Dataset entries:
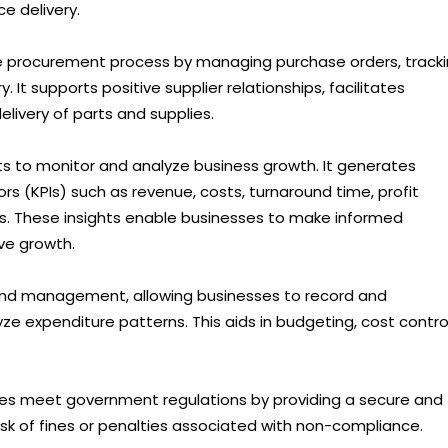
e delivery.
 procurement process by managing purchase orders, track
 It supports positive supplier relationships, facilitates
elivery of parts and supplies.
ts to monitor and analyze business growth. It generates
rs (KPIs) such as revenue, costs, turnaround time, profit
es. These insights enable businesses to make informed
ive growth.
 and management, allowing businesses to record and
e expenditure patterns. This aids in budgeting, cost control
es meet government regulations by providing a secure and
isk of fines or penalties associated with non-compliance.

§ **To do**
Give back, word for word, only the lines from the one containing "ts to monitor" through the closing line of the entries.

§ **Task response**
ts to monitor and analyze business growth. It generates
rs (KPIs) such as revenue, costs, turnaround time, profit
es. These insights enable businesses to make informed
ive growth.
 and management, allowing businesses to record and
e expenditure patterns. This aids in budgeting, cost control
es meet government regulations by providing a secure and
isk of fines or penalties associated with non-compliance.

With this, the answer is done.